There are no US companies on these lists, but Rockwell Automation is a top supplier of industrial automation control equipment and Cognex is a leader in machine vision.
There are no Chinese companies on the lists either, but there are many Chinese industrial robot makers working their way up the value chain from simple handling robots full of imported components to more sophisticated machines with higher local content.
They are receiving full support from China’s Ministry of Industry and Information Technology (MIIT) and other government organizations, which aim to double the nation’s robot density by 2025.
Meanwhile, 121,000 professional service robots were sold in 2021, according to the IFR. That was 23% of the total number of industrial robot installations.
Service robots are often smaller than industrial robots and more specialized, but not necessarily less sophisticated than industrial robots. In 2021, their primary applications were transportation & logistics, hospitality (retail and food industries, etc), medical-healthcare, cleaning, agriculture and inspection-maintenance. Compared with 2020, service robot sales increased by 37% while industrial robot installations were up 31%.

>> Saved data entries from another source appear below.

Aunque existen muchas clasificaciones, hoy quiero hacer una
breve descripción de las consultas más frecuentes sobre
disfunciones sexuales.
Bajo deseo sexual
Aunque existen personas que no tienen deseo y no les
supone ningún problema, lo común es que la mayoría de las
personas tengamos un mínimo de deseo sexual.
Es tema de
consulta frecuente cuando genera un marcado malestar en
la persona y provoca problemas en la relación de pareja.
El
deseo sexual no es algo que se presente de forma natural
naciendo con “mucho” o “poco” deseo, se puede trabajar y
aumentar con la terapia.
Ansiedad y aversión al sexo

Making service robots are hundreds of companies – more than 70% of them small and medium-sized enterprises with 200 or fewer employees, according to IFR data. The largest number can be found in the US followed by China, Germany, Japan, France, Russia, South Korea, Switzerland and Canada.
According to the MIIT, service robots currently account for more than 35% of the overall Chinese robot market, a high number that reflects lower barriers to entry and the size of the addressable market.

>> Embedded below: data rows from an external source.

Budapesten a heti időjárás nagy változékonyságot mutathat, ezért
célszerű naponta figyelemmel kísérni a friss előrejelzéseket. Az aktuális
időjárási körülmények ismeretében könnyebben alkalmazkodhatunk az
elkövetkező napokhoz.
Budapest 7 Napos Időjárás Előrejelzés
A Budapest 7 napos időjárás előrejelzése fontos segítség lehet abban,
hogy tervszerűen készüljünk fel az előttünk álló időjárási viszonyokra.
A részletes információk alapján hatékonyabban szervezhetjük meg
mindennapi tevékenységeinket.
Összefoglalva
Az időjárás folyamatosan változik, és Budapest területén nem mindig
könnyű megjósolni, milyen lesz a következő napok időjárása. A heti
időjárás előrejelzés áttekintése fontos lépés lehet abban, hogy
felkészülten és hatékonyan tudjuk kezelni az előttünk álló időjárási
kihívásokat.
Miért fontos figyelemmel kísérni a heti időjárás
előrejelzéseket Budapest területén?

Service robot vendors do not have to contend with the enormous economies of scale and customer relationships established by the leading vendors of industrial robots, and there are more potential customers in China than in any other market.

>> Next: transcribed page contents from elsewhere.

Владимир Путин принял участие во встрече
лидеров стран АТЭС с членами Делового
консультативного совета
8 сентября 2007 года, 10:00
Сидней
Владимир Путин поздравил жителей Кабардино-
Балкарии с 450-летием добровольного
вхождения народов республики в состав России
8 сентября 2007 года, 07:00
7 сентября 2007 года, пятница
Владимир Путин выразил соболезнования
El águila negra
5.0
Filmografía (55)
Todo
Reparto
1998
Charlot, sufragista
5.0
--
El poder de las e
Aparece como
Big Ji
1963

The IFR identifies demographic decline – the looming shortage of labor – as a key driver of robot demand for the next several years. In China, that will be compounded by rising wages, which have already caused companies to move labor-intensive assembly operations to Southeast Asia.
Some outside observers see this as a negative for China’s status as the workshop of the world but a rising standard of living is not negative if you can move up the value chain.
The (slightly) old Chinese factory:
The new Chinese factory:
China’s birth rate has been remarkably low recently. (For details, see “China’s demographic timebomb starts ticking down” by Asia Times’ Jeff Pao and “China’s population shrink in big picture perspective” by Xiujian Peng.) But fertility is below the replacement level in all of the big markets for robots.
About 20 years ago, I visited an industrial trade exhibition in Hamburg, where I met a young Chinese entrepreneur who had come to Germany for a year to study the language and industrial policy.
He told me that the Chinese did not want to be a low-wage nation doing assembly work for others. In the future, he said, China would be a first-rate manufacturing power like Germany.
Since then, he and many others like him, supported by a well-planned industrial policy, have made it happen. And now, as China’s population and number of people in the active workforce decline, the incentive to automate will only increase. The Chinese industrial juggernaut has a new engine.